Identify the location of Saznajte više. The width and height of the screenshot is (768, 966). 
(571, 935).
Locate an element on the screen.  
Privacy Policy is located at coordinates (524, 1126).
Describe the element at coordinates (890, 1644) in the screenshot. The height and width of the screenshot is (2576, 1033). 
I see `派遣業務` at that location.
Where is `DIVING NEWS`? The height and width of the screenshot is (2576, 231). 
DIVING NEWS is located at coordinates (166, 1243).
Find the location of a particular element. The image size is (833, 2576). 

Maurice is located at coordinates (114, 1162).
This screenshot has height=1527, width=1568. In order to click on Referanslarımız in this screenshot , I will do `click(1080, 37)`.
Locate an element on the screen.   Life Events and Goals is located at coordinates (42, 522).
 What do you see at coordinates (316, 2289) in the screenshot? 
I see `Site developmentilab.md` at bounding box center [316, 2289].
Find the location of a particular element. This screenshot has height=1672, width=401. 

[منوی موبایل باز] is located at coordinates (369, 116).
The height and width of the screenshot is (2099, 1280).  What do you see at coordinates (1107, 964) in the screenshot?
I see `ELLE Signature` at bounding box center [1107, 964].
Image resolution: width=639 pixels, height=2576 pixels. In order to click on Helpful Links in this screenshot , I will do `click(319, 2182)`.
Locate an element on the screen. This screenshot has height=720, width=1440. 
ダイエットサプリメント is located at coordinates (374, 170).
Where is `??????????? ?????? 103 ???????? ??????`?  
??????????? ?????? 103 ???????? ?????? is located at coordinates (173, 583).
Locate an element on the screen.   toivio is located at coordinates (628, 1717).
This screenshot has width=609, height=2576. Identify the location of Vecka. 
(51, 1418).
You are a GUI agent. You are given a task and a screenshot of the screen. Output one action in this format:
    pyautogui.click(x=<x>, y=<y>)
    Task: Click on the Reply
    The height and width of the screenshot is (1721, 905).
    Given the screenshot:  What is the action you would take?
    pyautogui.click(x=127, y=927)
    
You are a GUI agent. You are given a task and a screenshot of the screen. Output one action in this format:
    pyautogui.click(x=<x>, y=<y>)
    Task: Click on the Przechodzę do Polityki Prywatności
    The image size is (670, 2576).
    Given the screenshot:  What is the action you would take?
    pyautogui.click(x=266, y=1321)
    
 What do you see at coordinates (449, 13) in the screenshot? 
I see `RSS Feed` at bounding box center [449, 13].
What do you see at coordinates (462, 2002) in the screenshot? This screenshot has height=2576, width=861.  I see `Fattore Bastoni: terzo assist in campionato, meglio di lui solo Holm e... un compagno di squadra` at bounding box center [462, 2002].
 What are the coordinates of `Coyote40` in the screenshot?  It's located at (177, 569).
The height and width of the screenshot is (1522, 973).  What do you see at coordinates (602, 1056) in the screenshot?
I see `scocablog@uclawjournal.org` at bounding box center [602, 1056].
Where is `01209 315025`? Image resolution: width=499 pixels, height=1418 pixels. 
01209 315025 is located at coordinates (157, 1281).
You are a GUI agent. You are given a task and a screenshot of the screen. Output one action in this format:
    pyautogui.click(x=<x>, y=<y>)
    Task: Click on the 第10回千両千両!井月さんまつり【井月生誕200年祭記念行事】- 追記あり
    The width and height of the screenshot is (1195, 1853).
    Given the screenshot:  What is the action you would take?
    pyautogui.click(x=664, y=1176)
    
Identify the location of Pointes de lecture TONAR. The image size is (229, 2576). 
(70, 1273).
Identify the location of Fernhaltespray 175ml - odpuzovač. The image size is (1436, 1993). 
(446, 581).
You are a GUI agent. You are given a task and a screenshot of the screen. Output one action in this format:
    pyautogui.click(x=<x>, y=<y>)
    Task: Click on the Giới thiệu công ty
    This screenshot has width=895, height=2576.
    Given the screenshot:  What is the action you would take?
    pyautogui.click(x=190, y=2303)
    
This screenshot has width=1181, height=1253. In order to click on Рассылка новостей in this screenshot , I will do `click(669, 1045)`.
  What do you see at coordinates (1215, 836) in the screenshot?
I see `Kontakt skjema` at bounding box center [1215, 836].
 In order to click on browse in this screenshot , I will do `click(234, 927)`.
__________________________________________________
What the task requires:
Using the entries above, quote each line verbatim from the first through the line that contains "The height and width of the screenshot is (1721, 905).".

Answer space:
Identify the location of Saznajte više. The width and height of the screenshot is (768, 966). 
(571, 935).
Locate an element on the screen.  
Privacy Policy is located at coordinates (524, 1126).
Describe the element at coordinates (890, 1644) in the screenshot. The height and width of the screenshot is (2576, 1033). 
I see `派遣業務` at that location.
Where is `DIVING NEWS`? The height and width of the screenshot is (2576, 231). 
DIVING NEWS is located at coordinates (166, 1243).
Find the location of a particular element. The image size is (833, 2576). 

Maurice is located at coordinates (114, 1162).
This screenshot has height=1527, width=1568. In order to click on Referanslarımız in this screenshot , I will do `click(1080, 37)`.
Locate an element on the screen.   Life Events and Goals is located at coordinates (42, 522).
 What do you see at coordinates (316, 2289) in the screenshot? 
I see `Site developmentilab.md` at bounding box center [316, 2289].
Find the location of a particular element. This screenshot has height=1672, width=401. 

[منوی موبایل باز] is located at coordinates (369, 116).
The height and width of the screenshot is (2099, 1280).  What do you see at coordinates (1107, 964) in the screenshot?
I see `ELLE Signature` at bounding box center [1107, 964].
Image resolution: width=639 pixels, height=2576 pixels. In order to click on Helpful Links in this screenshot , I will do `click(319, 2182)`.
Locate an element on the screen. This screenshot has height=720, width=1440. 
ダイエットサプリメント is located at coordinates (374, 170).
Where is `??????????? ?????? 103 ???????? ??????`?  
??????????? ?????? 103 ???????? ?????? is located at coordinates (173, 583).
Locate an element on the screen.   toivio is located at coordinates (628, 1717).
This screenshot has width=609, height=2576. Identify the location of Vecka. 
(51, 1418).
You are a GUI agent. You are given a task and a screenshot of the screen. Output one action in this format:
    pyautogui.click(x=<x>, y=<y>)
    Task: Click on the Reply
    The height and width of the screenshot is (1721, 905).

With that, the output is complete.